Professor condena formas perversas de trabalho
Professor condena formas
perversas de trabalho
As mudanças nas estruturas das organizações e nas relações trabalhistas, que o economista e consultor Marco Aurélio Vianna vê com entusiasmo, são duramente criticadas por Richard Sennett, professor de Sociologia da Universidade de Nova York e da London School of Economics, autor do livro A Corrosão do Caráter, apontado pela revista Business Week com um dos dez melhores lançados no ano passado.
Sennet baseou-se em entrevistas com executivos demitidos e outros desempregados de várias categorias para fazer uma radiografia do capitalismo atual e chegou à conclusão que o ambiente de trabalho moderno chega a impedir a própria formação do caráter.
Para Sennett, o novo capitalismo contesta tudo que, em termos de produção, implique estabilidade ou definição rígida de estruturas e sua regra número um é não há longo prazo.

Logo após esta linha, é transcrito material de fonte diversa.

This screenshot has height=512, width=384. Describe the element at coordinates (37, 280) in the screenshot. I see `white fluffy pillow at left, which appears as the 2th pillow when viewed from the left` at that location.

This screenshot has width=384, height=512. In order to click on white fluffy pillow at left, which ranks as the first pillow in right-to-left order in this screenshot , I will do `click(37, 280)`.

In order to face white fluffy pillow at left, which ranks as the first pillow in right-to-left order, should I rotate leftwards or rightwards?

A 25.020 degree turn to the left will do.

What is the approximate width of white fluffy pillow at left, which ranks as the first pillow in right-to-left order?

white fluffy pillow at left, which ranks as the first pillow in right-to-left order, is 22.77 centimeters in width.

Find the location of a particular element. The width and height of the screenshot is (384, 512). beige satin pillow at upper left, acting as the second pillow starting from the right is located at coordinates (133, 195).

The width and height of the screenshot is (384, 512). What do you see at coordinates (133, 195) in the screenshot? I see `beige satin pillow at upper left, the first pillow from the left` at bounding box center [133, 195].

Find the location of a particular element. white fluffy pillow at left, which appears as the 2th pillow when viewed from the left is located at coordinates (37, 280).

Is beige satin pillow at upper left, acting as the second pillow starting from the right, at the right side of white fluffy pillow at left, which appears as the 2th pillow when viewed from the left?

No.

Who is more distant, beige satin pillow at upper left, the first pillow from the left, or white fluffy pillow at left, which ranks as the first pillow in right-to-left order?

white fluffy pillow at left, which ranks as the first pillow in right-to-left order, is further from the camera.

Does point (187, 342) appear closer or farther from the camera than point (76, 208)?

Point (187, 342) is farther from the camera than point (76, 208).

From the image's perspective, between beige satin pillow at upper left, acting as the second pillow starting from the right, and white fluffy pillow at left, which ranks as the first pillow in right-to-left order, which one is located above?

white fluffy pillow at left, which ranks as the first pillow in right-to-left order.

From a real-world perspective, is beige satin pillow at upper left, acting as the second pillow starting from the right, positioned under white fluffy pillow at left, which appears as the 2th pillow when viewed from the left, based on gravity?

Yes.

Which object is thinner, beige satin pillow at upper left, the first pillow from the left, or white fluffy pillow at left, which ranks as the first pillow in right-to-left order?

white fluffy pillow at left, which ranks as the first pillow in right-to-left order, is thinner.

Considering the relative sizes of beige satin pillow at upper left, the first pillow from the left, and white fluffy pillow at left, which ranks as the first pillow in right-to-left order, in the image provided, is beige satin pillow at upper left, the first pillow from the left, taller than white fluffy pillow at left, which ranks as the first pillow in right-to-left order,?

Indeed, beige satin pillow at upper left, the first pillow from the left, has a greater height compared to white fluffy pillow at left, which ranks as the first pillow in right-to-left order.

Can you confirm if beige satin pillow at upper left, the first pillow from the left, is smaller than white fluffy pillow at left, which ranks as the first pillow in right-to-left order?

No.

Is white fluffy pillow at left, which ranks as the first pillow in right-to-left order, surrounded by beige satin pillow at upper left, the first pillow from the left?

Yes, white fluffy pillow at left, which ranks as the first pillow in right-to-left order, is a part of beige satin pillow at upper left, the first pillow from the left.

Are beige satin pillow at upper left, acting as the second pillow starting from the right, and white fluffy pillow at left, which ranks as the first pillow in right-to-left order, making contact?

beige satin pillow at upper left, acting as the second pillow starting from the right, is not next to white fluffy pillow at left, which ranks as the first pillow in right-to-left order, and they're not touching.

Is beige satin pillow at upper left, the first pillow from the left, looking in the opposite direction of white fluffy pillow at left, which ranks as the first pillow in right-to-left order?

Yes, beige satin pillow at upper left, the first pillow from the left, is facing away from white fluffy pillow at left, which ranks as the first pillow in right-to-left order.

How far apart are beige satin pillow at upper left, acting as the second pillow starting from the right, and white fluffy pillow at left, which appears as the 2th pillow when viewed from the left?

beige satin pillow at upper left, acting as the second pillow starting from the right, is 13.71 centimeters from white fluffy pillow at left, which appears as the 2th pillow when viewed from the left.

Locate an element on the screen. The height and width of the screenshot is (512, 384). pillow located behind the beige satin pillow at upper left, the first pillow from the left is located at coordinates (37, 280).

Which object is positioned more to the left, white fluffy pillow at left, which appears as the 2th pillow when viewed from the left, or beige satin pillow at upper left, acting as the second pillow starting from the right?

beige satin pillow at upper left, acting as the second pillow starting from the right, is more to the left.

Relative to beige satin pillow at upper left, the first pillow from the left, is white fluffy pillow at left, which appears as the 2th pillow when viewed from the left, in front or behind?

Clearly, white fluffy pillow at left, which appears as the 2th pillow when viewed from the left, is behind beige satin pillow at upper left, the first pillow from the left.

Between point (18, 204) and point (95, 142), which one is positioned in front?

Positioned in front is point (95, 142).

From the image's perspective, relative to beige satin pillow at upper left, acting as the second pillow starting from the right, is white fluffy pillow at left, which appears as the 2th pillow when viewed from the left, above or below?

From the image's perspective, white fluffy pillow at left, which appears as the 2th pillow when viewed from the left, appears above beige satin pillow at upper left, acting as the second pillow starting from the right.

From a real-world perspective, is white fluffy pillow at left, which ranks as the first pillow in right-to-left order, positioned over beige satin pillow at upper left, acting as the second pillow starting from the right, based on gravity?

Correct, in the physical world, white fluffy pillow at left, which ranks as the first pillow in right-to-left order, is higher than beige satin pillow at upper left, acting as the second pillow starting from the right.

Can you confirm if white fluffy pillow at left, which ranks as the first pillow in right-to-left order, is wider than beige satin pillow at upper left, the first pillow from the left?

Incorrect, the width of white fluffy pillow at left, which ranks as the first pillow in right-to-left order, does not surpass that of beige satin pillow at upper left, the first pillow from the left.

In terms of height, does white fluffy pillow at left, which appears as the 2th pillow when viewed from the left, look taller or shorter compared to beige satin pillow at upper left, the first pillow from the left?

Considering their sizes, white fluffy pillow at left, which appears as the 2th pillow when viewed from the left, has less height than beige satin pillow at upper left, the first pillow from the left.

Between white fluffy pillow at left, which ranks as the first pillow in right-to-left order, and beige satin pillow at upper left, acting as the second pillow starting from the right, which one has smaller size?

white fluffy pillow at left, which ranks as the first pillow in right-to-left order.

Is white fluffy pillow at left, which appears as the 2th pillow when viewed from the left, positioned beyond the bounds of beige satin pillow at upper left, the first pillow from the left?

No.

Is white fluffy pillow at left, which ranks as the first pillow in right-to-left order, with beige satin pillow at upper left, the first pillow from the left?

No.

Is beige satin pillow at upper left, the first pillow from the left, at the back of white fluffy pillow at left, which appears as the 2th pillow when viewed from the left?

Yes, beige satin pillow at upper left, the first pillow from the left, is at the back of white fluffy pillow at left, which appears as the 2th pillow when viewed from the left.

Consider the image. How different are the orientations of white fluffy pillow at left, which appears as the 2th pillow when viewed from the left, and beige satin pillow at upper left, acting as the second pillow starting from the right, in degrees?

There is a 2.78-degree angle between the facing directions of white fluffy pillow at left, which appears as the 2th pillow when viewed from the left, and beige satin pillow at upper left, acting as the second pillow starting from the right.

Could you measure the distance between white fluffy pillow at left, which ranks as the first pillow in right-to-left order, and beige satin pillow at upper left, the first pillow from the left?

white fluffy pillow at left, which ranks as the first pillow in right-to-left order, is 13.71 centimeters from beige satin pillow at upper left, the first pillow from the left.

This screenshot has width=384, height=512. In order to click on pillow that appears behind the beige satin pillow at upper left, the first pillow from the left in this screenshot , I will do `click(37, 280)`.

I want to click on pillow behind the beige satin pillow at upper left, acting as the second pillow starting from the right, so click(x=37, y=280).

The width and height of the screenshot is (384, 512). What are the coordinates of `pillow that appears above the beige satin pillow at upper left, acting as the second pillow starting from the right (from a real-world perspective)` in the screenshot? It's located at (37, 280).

Como se podem buscar objetivos de longo prazo numa sociedade de curto prazo? Como pode um ser humano desenvolver uma narrativa de identidade e história de vida numa sociedade composta de fragmentos?, indaga.
Sennett vê o novo capitalismo corroendo o caráter e as qualidades de caráter que ligam os seres humanos uns aos outros. Como bem definiu um de seus entrevistados, a palavra emprego está sendo substituída por projetos e o campo de trabalho progressivamente assumido por consultores. (Agência Estado)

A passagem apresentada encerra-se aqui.